## Dataset extract
◆ ◆ ◆ ◆ ◆

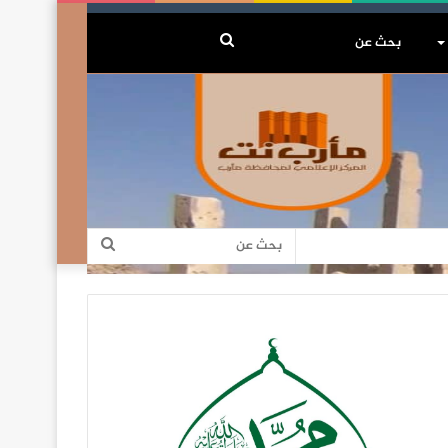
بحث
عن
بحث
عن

◆ ◆ ◆ ◆ ◆

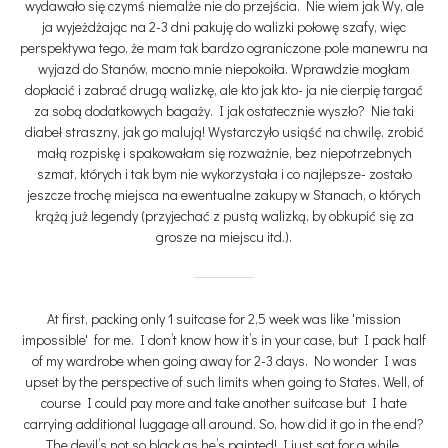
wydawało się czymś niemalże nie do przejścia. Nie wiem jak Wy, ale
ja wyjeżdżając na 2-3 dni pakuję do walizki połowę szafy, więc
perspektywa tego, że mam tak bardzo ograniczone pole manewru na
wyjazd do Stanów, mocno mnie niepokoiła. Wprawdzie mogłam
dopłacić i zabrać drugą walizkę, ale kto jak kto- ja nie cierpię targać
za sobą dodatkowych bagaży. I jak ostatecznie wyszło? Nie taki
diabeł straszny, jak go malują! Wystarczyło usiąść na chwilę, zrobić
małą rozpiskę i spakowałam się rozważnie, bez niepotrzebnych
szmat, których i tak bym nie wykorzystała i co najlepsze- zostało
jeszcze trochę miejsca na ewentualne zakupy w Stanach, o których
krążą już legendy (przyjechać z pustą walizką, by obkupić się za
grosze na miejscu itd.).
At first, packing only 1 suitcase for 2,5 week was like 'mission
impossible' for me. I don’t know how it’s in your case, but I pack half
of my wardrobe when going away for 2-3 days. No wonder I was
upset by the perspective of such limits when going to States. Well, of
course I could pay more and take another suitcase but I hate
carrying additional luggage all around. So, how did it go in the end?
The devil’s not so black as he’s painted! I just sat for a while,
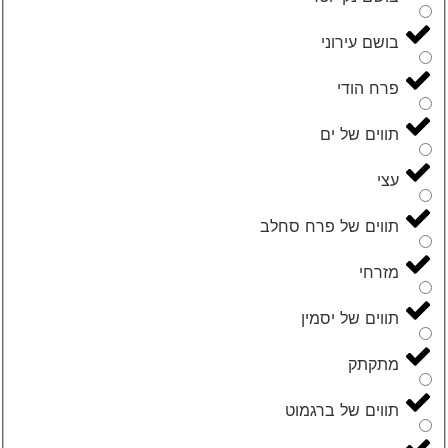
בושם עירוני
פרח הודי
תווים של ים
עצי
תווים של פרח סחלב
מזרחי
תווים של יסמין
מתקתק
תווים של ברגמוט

◆ ◆ ◆ ◆ ◆

## Work required
Report every line of the entries that carries the word "których".

## Reply
szmat, których i tak bym nie wykorzystała i co najlepsze- zostało
jeszcze trochę miejsca na ewentualne zakupy w Stanach, o których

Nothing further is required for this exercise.